Sagt Gott auch mal „Nein“? Wenn Gott die Entscheidung des Menschen annimmt – kann er sie auch ablehnen? Ja, das kann er; das tut er aber, indem er es erst gar nicht zur Eheschließung kommen lässt; im Zweifelsfall brennt die Kirche ab oder der Priester wird vom Blitz getroffen. Gott hat da ein unbegrenztes Repertoire.

Natürlich gibt es auch Ehen, die zwar im Ritus vom Priester bestätigt werden, aber unter betrügerischen Umständen zustande gekommen sind – weil die Eheleute z.B. bei ihren Ehe-Versprechen bewusst gelogen haben. Dann ist aber weder eine Ehe zustandegekommen, noch eine Ehe durch den Priester bestätigt worden.

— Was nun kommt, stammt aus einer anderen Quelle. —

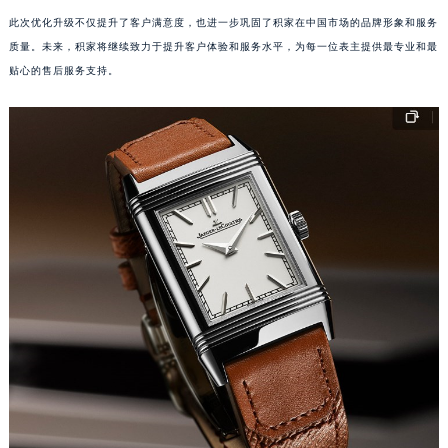
楼，优化了服务空间布局，为表主提供更安心舒适的售后体验。
江西省吉安市吉州区井冈山大道积家售后服务中心（需提前预约）
江西省景德镇市珠山区珠山中路积家售后服务中心（需提前预约）
此次优化升级不仅提升了客户满意度，也进一步巩固了积家在中国市场的品牌形象和服务
江西省九江市浔阳区浔阳路积家售后服务中心（需提前预约）
质量。未来，积家将继续致力于提升客户体验和服务水平，为每一位表主提供最专业和最
江西省南昌市红谷滩新区红谷中大道998号绿地双子塔（中央广场）A1座办公楼14层1407室积家售后服务中心（需提前预约）
贴心的售后服务支持。
江西省萍乡市安源区萍安北大道与康庄路交叉口积家售后服务中心（需提前预约）
江西省上饶市信州区滨江西路积家售后服务中心（需提前预约）
江西省新余市渝水区北湖西路积家售后服务中心（需提前预约）
江西省宜春市袁州区中山中路积家售后服务中心（需提前预约）
江西省鹰潭市月湖区胜利东路积家售后服务中心（需提前预约）
山东省德州市德城区东风中路积家售后服务中心（需提前预约）
山东省东营市东营区济南路积家售后服务中心（需提前预约）
山东省济南市历下区经十路11111号华润中心写字楼（万象城）15层1508室积家售后服务中心（需提前预约）
山东省济宁市任城区太白楼路积家售后服务中心（需提前预约）
山东省莱芜市文化南路8号银座商城名表维修一楼名表维修积家售后服务中心（需提前预约）
山东省临沂市兰山区解放路积家售后服务中心（需提前预约）
山东省日照市东港区烟台路积家售后服务中心（需提前预约）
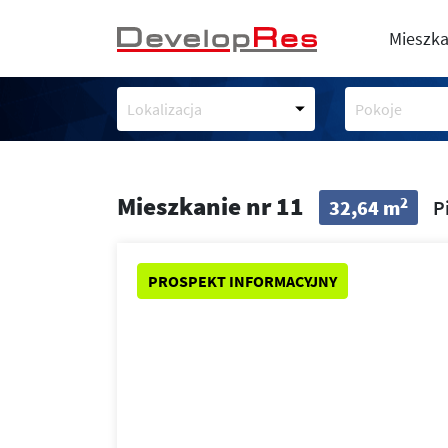
Mieszka
Lokalizacja
Pokoje
Mieszkanie nr 11
2
32,64 m
P
PROSPEKT INFORMACYJNY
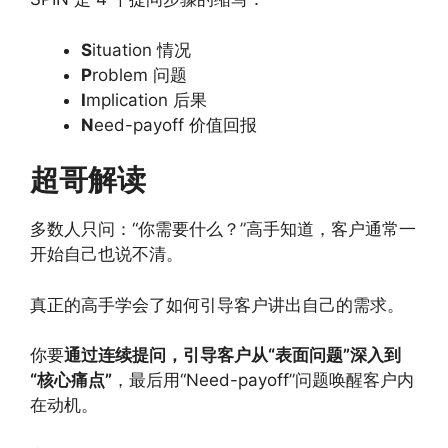
S
ituation 情况
P
roblem 问题
I
mplication 后果
N
eed-payoff 价值回报
超哥解读
多数人只问：“你需要什么？”高手知道，客户通常一
开始自己也说不清。
真正的高手学会了如何引导客户讲出自己的需求。
你要
通过连续提问，引导客户从“表面问题”深入到
“核心痛点”
，最后用“Need-payoff”问题唤醒客户内
在动机。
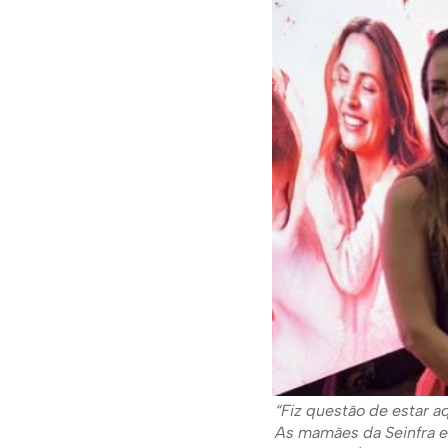
“Fiz questão de estar a
As mamães da Seinfra 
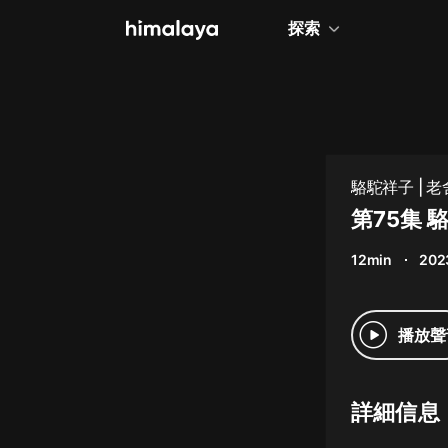
探索
全部
小說
個人成長
駱駝祥子 | 
相聲評書
第75集 
兒童
12min
202
歷史
情感治愈
播放聲
健康養生
商業財經
詳細信息
廣播劇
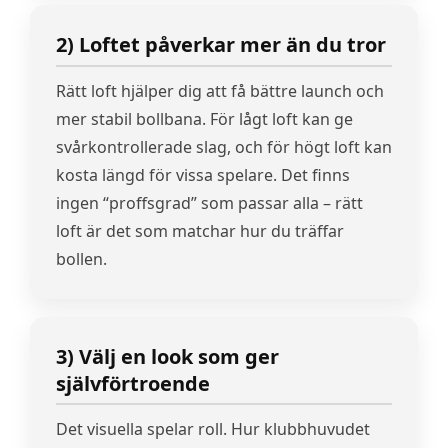
2) Loftet påverkar mer än du tror
Rätt loft hjälper dig att få bättre launch och
mer stabil bollbana. För lågt loft kan ge
svårkontrollerade slag, och för högt loft kan
kosta längd för vissa spelare. Det finns
ingen “proffsgrad” som passar alla – rätt
loft är det som matchar hur du träffar
bollen.
3) Välj en look som ger
självförtroende
Det visuella spelar roll. Hur klubbhuvudet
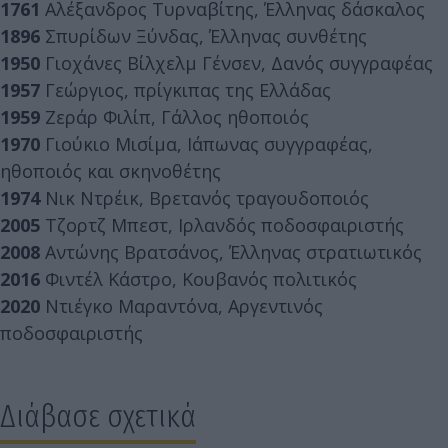
1761
Αλέξανδρος Τυρναβίτης, Έλληνας δάσκαλος
1896
Σπυρίδων Ξύνδας, Έλληνας συνθέτης
1950
Γιοχάνες Βίλχελμ Γένσεν, Δανός συγγραφέας
1957
Γεώργιος, πρίγκιπας της Ελλάδας
1959
Ζεράρ Φιλίπ, Γάλλος ηθοποιός
1970
Γιούκιο Μισίμα, Ιάπωνας συγγραφέας,
ηθοποιός και σκηνοθέτης
1974
Νικ Ντρέικ, Βρετανός τραγουδοποιός
2005
Τζορτζ Μπεστ, Ιρλανδός ποδοσφαιριστής
2008
Αντώνης Βρατσάνος, Έλληνας στρατιωτικός
2016
Φιντέλ Κάστρο, Κουβανός πολιτικός
2020
Ντιέγκο Μαραντόνα, Αργεντινός
ποδοσφαιριστής
Διάβασε σχετικά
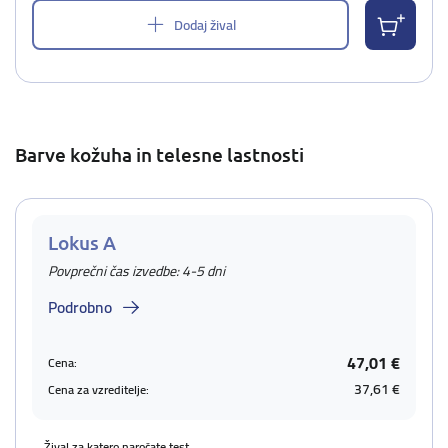
Dodaj žival
Barve kožuha in telesne lastnosti
Lokus A
Povprečni čas izvedbe: 4-5 dni
Podrobno
47,01 €
Cena:
37,61 €
Cena za vzreditelje:
Žival za katero naročate test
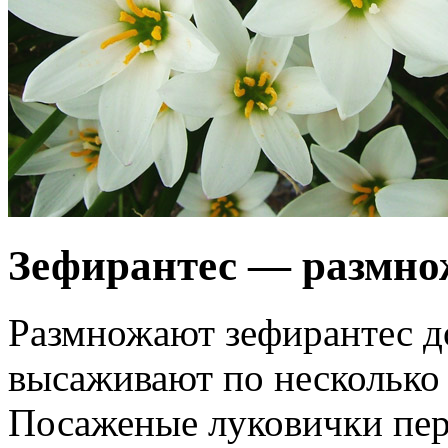
Зефирантес — размно
Размножают зефирантес д
высаживают по несколько
Посаженые луковички пер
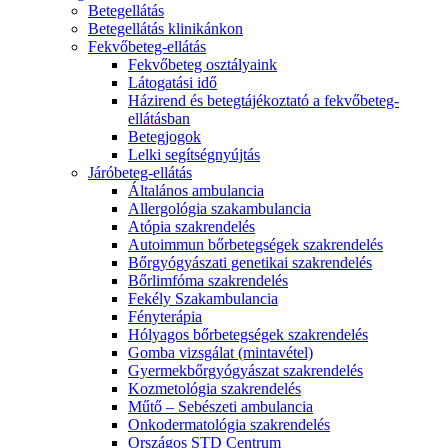
Betegellátás
Betegellátás klinikánkon
Fekvőbeteg-ellátás
Fekvőbeteg osztályaink
Látogatási idő
Házirend és betegtájékoztató a fekvőbeteg-
ellátásban
Betegjogok
Lelki segítségnyújtás
Járóbeteg-ellátás
Általános ambulancia
Allergológia szakambulancia
Atópia szakrendelés
Autoimmun bőrbetegségek szakrendelés
Bőrgyógyászati genetikai szakrendelés
Bőrlimfóma szakrendelés
Fekély Szakambulancia
Fényterápia
Hólyagos bőrbetegségek szakrendelés
Gomba vizsgálat (mintavétel)
Gyermekbőrgyógyászat szakrendelés
Kozmetológia szakrendelés
Műtő – Sebészeti ambulancia
Onkodermatológia szakrendelés
Országos STD Centrum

Passen wir gar nicht zueinander?

Aber die Bestätigung des Ehebundes durch den Priester hat noch eine zweite beruhigende Wirkung: Denn die Frage, die vor der Eheschließung ausgiebig bedacht werden muss, ist vor allem, ob die Brautleute wirklich zueinander passen. Eine Frage, die sich gar nicht beantworten lässt, die sich aber leider immer wieder neu stellt – auch nach 10, 20 oder 50 Jahren. Die Antwort ist die Antwort, die Gott schon bei der Eheschließung gegeben hat: „Ja, ich habe Euch füreinander geschaffen. Ich habe Euch auf einander hin erschaffen – fähig zu gelebter Harmonie. Natürlich habt Ihr Eure Ecken und Kanten, sonst wäre es ja langweilig. Aber auch Eure Macken und Fehler habe ich aufeinander abgestimmt; ihr seid somit eine Herausforderung – aber auch ein Segen für den anderen. Beides. Wenn Ihr Euch also eines Tages fragt, ob der letzte Streit oder die gestrige Meinungsverschiedenheit nicht endlich den Schluss nahelegt, dass ihr gar nicht füreinander bestimmt seid, dann wisst: Ich, der Schöpfer Eures Lebens und der Gott Eurer Liebe, habe mich nicht getäuscht. Ich weiß, wozu Ihr fähig seid: Euch auch heute so zu lieben, wie am Tage Eurer Eheschließung. Und dazu sage ich: Amen! So sei es!“

Die sakramentale Wirkung

Im Gegensatz zu den Eingangssakramenten wie Taufe, Firmung und Kommunion stärken die beiden Standessakramente nicht die persönliche Gottesbeziehung der Empfänger, sondern versetzen diese in die Lage, andere zu stärken. Wie die Eheleute eigentlich einander in den Himmel helfen sollen, versucht das der Priester für seine Gemeinde.
Die Standessakramente verleihen die dazu nötige Gnade. Durch diese Sakramente sind Priester und Eheleute nun „im Stande“, einander die Liebe Gottes zu schenken – sie sind spürbares „Zeichen der Liebe Gottes“ für den Ehepartner – und gleichzeitig „wirksames Mittel“. Weg oder Ziel?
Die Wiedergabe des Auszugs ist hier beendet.